If you encountered the issue above, please let me know how to fix it or any workaround for it.

Thanks Qi Li

gurevichmark commented 2 years ago

Maybe this problem is related to Ubuntu20 ? Since xCAT is not supported on Ubuntu20, I have not encountered this issue.

You can try turning debug on and running xCAT on the foreground to see if any additional, useful information is displayed:

You can later turn off debug with chdef -t site clustersite xcatdebugmode=0

ibmxianliqi commented 2 years ago

@gurevichmark Thanks for your detailed debug information. I will have a try later, as recently I'm busy with other more important things.

Thanks Qi Li

zhhmzz commented 2 months ago

您好,我正在尝试使用xcat部署Ubuntu20.04.6LTS。我使用的系统是rhel7.9。每次都会卡在语言选择界面。我不知道是什么原因。而且我不知道该如何配置镜像的配置文件(/opt/xcat/share/xcat/install/ubuntu/compute.subiquity.tmpl)。请给我提供帮助,谢谢。

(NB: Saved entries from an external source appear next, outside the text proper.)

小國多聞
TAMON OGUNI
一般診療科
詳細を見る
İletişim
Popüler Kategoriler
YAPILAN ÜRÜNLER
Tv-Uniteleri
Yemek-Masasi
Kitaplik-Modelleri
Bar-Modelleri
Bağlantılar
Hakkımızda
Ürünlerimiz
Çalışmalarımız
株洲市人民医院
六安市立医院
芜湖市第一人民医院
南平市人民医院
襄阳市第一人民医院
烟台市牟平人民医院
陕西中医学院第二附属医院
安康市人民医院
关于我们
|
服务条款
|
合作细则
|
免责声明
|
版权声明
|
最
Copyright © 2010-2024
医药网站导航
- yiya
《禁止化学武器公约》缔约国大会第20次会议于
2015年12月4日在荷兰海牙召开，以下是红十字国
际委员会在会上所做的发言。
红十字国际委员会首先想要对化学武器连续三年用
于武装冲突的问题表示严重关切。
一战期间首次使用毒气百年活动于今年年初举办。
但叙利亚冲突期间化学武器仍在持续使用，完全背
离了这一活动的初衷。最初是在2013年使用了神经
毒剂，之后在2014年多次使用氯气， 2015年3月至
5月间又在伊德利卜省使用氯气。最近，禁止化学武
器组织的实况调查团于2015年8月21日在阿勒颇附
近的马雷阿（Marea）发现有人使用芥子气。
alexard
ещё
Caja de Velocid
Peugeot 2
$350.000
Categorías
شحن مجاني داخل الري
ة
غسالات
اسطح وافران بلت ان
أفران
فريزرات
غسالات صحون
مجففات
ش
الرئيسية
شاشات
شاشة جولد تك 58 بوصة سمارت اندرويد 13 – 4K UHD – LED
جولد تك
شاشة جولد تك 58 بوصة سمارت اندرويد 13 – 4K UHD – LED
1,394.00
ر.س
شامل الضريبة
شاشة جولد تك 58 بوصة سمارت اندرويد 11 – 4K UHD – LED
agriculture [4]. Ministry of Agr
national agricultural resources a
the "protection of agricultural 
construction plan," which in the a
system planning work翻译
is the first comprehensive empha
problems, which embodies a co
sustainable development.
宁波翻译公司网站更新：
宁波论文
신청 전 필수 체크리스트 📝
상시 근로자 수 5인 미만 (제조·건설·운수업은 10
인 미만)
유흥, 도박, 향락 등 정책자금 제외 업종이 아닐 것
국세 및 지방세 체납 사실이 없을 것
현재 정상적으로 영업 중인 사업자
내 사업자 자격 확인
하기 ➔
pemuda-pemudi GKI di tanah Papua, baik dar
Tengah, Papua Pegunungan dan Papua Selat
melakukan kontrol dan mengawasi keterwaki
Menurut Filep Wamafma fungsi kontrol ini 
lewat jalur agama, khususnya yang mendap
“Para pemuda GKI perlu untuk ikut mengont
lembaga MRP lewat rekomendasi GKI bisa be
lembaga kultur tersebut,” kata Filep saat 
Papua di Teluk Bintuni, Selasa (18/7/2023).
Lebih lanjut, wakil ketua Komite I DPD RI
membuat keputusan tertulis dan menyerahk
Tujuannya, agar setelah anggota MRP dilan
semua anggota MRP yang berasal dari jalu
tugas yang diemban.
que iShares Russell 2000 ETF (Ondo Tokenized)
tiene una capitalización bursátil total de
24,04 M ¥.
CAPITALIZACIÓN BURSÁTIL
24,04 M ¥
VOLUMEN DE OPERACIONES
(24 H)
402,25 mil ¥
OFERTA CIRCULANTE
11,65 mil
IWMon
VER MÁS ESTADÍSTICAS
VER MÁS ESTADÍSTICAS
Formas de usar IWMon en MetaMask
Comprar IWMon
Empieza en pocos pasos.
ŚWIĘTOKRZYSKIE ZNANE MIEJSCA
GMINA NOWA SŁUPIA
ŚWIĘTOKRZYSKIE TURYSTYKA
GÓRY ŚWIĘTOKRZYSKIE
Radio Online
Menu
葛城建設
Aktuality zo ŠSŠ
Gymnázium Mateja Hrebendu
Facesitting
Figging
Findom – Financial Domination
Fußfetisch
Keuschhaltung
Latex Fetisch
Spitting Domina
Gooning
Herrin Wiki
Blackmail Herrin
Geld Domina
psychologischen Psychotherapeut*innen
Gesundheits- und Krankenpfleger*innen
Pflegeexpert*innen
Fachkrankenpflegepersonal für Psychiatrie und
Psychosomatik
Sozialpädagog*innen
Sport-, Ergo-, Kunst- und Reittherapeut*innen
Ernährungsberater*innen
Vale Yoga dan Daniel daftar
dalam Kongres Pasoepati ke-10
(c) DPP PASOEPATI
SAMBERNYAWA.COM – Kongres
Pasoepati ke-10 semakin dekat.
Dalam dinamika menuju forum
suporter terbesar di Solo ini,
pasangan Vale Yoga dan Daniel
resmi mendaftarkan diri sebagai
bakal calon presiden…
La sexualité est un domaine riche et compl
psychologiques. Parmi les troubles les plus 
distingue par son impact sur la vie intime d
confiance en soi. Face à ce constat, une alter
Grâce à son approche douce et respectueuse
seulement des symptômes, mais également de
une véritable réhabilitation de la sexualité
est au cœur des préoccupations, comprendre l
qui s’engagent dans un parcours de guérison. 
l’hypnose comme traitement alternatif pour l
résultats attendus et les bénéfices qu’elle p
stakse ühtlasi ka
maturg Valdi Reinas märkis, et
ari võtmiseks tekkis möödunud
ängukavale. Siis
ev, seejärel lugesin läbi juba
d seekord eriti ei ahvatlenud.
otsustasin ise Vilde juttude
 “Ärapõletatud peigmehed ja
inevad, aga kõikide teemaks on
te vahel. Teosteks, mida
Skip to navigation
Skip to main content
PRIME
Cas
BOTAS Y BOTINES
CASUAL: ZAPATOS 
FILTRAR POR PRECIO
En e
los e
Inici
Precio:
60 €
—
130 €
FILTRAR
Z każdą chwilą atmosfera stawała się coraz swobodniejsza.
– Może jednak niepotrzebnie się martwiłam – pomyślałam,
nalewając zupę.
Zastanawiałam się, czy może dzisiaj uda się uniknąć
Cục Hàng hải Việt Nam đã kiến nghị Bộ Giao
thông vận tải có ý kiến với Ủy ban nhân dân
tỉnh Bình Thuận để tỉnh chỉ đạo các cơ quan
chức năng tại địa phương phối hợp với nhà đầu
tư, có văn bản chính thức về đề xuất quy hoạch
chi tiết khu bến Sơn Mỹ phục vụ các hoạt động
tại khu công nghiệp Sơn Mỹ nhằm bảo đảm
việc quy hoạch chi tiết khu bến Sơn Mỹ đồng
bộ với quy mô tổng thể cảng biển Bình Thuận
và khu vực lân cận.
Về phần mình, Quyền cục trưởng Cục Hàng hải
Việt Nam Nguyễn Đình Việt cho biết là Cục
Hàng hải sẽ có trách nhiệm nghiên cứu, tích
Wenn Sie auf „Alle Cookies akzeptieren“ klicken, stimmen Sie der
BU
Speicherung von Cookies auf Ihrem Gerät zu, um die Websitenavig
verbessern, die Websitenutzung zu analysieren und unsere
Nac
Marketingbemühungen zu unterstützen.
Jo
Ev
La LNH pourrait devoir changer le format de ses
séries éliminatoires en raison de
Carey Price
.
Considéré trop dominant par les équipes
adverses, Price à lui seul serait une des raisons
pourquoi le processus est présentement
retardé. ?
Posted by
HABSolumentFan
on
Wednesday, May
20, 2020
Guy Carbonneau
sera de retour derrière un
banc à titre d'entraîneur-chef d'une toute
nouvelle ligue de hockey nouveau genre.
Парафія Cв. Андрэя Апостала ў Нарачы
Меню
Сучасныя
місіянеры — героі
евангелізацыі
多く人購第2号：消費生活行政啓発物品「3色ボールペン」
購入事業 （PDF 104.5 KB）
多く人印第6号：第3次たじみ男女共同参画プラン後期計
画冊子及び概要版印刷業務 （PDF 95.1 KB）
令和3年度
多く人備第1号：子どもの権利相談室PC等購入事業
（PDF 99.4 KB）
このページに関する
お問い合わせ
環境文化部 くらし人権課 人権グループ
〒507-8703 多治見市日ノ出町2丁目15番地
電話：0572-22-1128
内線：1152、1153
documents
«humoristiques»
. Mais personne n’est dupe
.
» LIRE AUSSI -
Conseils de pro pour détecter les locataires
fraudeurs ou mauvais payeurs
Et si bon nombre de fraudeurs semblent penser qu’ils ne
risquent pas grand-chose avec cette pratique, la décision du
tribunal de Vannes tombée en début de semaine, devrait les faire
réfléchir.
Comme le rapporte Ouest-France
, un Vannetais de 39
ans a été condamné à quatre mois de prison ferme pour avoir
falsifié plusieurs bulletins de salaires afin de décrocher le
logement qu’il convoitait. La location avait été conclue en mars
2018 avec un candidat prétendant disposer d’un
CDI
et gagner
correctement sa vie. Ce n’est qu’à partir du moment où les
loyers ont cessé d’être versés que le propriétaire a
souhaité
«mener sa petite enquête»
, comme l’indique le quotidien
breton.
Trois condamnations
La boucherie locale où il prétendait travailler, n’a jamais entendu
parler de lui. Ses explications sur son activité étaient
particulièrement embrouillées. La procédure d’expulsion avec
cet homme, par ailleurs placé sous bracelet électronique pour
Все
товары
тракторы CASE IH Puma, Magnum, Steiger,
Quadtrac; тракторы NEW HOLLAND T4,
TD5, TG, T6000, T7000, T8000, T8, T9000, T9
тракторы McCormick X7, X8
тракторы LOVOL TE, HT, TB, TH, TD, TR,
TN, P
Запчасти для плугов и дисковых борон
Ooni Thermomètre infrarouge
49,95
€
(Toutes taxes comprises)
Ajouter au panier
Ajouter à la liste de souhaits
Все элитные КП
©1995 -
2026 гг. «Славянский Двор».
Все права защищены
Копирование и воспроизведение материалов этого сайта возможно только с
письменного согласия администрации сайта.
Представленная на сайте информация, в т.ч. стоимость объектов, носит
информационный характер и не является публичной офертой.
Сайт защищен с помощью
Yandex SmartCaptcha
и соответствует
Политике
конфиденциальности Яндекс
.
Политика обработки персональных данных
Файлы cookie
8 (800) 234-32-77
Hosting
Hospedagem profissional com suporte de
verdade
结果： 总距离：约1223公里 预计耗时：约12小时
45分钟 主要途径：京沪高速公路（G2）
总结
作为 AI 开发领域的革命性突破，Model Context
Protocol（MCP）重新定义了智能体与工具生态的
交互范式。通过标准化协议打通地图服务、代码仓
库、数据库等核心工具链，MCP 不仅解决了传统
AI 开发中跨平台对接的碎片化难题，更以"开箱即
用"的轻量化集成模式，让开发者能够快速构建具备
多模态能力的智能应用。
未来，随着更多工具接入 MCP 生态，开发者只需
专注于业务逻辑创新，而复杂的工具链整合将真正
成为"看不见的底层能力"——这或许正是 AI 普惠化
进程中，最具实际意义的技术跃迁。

zhhmzz commented 2 months ago

还有一个问题,我的另一个xcat(rhel7.9)在部署Ubuntu20.04.6系统的时候会报错,我不知道该如何解决它。下面是报错内容。 [root@node21 ~]# nodeset node63 osimage=ubuntu20.04.6-x86_64-install-compute node63: [node21]: Error: Unable to find requested field from table , with key Error: [node21]: Failed to generate xnba configurations for some node(s) on node21. Check xCAT log file for more details.